It is easy to be in a gloomy mood about the economy. After a weak and lopsided recovery heavily favoring the capitalist class, the economy looks to be on the cusp of a new downturn. The much talked about double dip is knocking on the door.
The signs are everywhere.
The housing market is in the throes of another slide downward. Both housing prices and startups are down while foreclosures are up.
Consumer spending limps along too, as working people postpone purchases and pay down their debt.
Economic growth rates are paltry, failing to meet earlier very modest projections.
Credit remains tight as banks are reluctant to lend.
Investment lags as businesses, awash in trillions of dollars in investible funds and underutilized production capacity, are reluctant to sink money in new plant and equipment as long as demand for goods and services falters.
Export markets remain weak as well, despite the fall in the dollar’s value on international currency markets. And there is little hope that this will improve as much of the world – and Europe in particular – is in a similar economic predicament.

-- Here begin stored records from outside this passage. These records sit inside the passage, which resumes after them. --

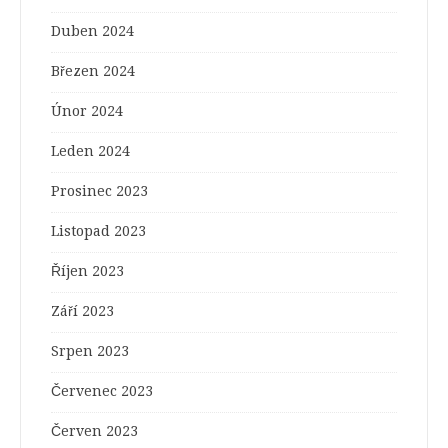
Duben 2024
Březen 2024
Únor 2024
Leden 2024
Prosinec 2023
Listopad 2023
Říjen 2023
Září 2023
Srpen 2023
Červenec 2023
Červen 2023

Real wages also are flat, continuing a nearly 40-year trend and aggravating the insufficiency of consumer demand.
Worst of all, the jobless rate is 9.1 percent officially. And unofficially, unemployment is roughly 15 percent. All together 25 million are either unemployed or underemployed and people of color, women and young workers experience the highest rates.
If the prognosis for the short run is bad for everybody but U.S. transnational corporations and banks, whose profits are up, the outlook is no better for the longer run.
Many economists see no easy solution to the financial crisis and the Great Recession. In a recent column, the former top economic advisor for the Obama administration, Lawrence Summers, writes that we run the danger of a lost decade much like Japan, if we don’t stimulate the demand side of the economic equation – in other words, boost consumers’ pocketbooks through jobs and steady incomes.
In these circumstances, the overarching question is: Where will the stimulus come from? What is required to throw the economy and job growth on an upward trajectory?
There is only one answer to this question at this moment: the federal government.
But the problem is that much of the nation’s political and economic elite have no stomach for an expansion of public spending, such as a massive jobs and infrastructure bill.
Instead, calls for austerity fill the media and the political corridors of power. The most insistent voices come from right-wing Republicans who, if they had their way, would withdraw more than a trillion dollars from the economy. In their burial ground would be not only Medicare, Medicaid and Social Security, but also any hope of economic recovery for the foreseeable future.
To make matters worse, the austerity bug has bitten the Obama administration and many Democrats too. While their deficit reduction plans are more modest than the Republicans’ and contain proposals to increase taxes on wealthy corporations and families, the White House and many Democrats on Capitol Hill have put job creation and stimulus spending on the back burner in favor of trickle-down economics.
But cuts, modest or deep-going, are exactly the wrong medicine for a faltering economy. It’s akin to pouring gasoline on a fire. Rather than withdraw money from the economy, additional money should be injected into it.
Our national debt in the longer term is a problem, but austerity at this moment will only exacerbate a deteriorating economy and postpone any sustainable solution to national indebtedness.
If we want evidence of the counterproductive character of austerity, we need only look to Europe, where countries that have attempted to solve their financial and economic crisis by way of austerity find themselves in economic quicksand.
We ignore their experience at our peril. Tens of millions need to say, “Stimulate, stimulate.”